Copy out the first line of the listing and every line after it, exactly, until you have copied the line containing "Cancer Center Cessation Initiative".
● ● ● ●
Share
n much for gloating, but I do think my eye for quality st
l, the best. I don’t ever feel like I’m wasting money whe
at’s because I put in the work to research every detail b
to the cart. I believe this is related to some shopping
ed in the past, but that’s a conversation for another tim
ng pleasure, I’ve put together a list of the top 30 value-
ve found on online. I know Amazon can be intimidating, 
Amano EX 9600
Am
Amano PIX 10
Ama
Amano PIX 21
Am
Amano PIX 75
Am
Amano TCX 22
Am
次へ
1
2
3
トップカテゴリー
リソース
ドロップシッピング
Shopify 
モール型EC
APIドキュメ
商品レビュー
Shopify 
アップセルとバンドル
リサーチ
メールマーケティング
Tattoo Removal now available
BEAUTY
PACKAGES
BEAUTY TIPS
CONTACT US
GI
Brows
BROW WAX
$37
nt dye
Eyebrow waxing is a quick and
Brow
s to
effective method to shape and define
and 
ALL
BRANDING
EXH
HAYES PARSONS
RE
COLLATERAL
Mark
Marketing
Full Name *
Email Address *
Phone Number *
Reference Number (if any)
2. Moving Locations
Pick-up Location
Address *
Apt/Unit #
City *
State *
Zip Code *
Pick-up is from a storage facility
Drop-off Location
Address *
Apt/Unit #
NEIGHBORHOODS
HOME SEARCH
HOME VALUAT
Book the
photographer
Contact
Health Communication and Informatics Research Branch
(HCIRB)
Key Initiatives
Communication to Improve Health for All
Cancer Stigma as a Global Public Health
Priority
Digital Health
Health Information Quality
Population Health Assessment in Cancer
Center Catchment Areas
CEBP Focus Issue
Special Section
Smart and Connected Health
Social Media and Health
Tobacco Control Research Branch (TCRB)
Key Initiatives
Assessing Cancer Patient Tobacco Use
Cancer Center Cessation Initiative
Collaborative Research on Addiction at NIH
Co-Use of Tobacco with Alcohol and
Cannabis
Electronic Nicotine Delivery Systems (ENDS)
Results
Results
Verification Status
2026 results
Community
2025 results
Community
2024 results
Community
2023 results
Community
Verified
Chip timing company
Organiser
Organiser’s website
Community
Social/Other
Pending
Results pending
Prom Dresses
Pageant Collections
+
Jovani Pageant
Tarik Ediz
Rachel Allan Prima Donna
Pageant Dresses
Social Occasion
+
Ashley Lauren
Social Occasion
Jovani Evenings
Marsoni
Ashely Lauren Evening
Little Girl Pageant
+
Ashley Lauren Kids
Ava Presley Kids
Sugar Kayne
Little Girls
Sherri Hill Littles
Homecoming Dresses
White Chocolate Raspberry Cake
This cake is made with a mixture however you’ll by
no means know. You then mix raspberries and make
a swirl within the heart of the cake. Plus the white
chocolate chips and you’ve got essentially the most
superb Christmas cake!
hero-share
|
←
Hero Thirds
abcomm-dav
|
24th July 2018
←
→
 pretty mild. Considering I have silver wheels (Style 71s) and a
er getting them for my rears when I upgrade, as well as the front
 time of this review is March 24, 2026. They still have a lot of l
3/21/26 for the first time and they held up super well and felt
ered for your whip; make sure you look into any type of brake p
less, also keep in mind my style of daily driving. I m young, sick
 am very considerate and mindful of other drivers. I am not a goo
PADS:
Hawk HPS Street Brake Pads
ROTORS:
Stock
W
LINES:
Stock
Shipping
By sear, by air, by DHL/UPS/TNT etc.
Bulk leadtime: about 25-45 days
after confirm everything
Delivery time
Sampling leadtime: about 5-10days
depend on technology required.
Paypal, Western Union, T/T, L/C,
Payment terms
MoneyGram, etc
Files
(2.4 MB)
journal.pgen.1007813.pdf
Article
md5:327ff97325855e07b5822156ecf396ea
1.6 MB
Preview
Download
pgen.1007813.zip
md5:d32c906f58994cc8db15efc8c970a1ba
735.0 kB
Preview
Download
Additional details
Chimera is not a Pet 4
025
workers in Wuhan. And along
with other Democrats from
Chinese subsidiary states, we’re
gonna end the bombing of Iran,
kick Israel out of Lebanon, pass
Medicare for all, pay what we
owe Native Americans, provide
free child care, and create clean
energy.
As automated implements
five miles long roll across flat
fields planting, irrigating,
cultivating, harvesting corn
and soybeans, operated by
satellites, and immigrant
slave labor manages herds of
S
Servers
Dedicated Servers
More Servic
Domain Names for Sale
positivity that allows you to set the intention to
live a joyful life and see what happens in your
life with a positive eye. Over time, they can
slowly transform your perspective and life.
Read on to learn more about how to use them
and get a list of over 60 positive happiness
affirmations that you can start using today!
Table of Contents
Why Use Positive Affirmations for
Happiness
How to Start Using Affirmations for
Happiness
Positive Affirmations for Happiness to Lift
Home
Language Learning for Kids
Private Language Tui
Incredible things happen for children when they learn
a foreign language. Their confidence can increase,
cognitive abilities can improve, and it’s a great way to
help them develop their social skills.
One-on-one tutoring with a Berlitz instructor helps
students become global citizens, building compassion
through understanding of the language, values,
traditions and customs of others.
● ● ● ●
Response to the task →
Share
n much for gloating, but I do think my eye for quality st
l, the best. I don’t ever feel like I’m wasting money whe
at’s because I put in the work to research every detail b
to the cart. I believe this is related to some shopping
ed in the past, but that’s a conversation for another tim
ng pleasure, I’ve put together a list of the top 30 value-
ve found on online. I know Amazon can be intimidating, 
Amano EX 9600
Am
Amano PIX 10
Ama
Amano PIX 21
Am
Amano PIX 75
Am
Amano TCX 22
Am
次へ
1
2
3
トップカテゴリー
リソース
ドロップシッピング
Shopify 
モール型EC
APIドキュメ
商品レビュー
Shopify 
アップセルとバンドル
リサーチ
メールマーケティング
Tattoo Removal now available
BEAUTY
PACKAGES
BEAUTY TIPS
CONTACT US
GI
Brows
BROW WAX
$37
nt dye
Eyebrow waxing is a quick and
Brow
s to
effective method to shape and define
and 
ALL
BRANDING
EXH
HAYES PARSONS
RE
COLLATERAL
Mark
Marketing
Full Name *
Email Address *
Phone Number *
Reference Number (if any)
2. Moving Locations
Pick-up Location
Address *
Apt/Unit #
City *
State *
Zip Code *
Pick-up is from a storage facility
Drop-off Location
Address *
Apt/Unit #
NEIGHBORHOODS
HOME SEARCH
HOME VALUAT
Book the
photographer
Contact
Health Communication and Informatics Research Branch
(HCIRB)
Key Initiatives
Communication to Improve Health for All
Cancer Stigma as a Global Public Health
Priority
Digital Health
Health Information Quality
Population Health Assessment in Cancer
Center Catchment Areas
CEBP Focus Issue
Special Section
Smart and Connected Health
Social Media and Health
Tobacco Control Research Branch (TCRB)
Key Initiatives
Assessing Cancer Patient Tobacco Use
Cancer Center Cessation Initiative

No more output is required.